▶ **EXERCISE INSTRUCTIONS**: Every line from the first in the listing below to the line containing "В основном нейтральная" is to be repeated exactly, and no line past it.

▶ **DATA FOR THIS TASK**:
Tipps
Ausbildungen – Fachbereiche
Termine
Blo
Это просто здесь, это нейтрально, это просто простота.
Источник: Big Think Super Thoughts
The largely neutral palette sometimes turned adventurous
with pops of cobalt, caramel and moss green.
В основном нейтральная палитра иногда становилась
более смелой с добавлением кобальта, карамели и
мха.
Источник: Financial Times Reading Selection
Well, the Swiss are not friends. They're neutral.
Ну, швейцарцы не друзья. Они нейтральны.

▶ **TASK RESPONSE**:
Tipps
Ausbildungen – Fachbereiche
Termine
Blo
Это просто здесь, это нейтрально, это просто простота.
Источник: Big Think Super Thoughts
The largely neutral palette sometimes turned adventurous
with pops of cobalt, caramel and moss green.
В основном нейтральная палитра иногда становилась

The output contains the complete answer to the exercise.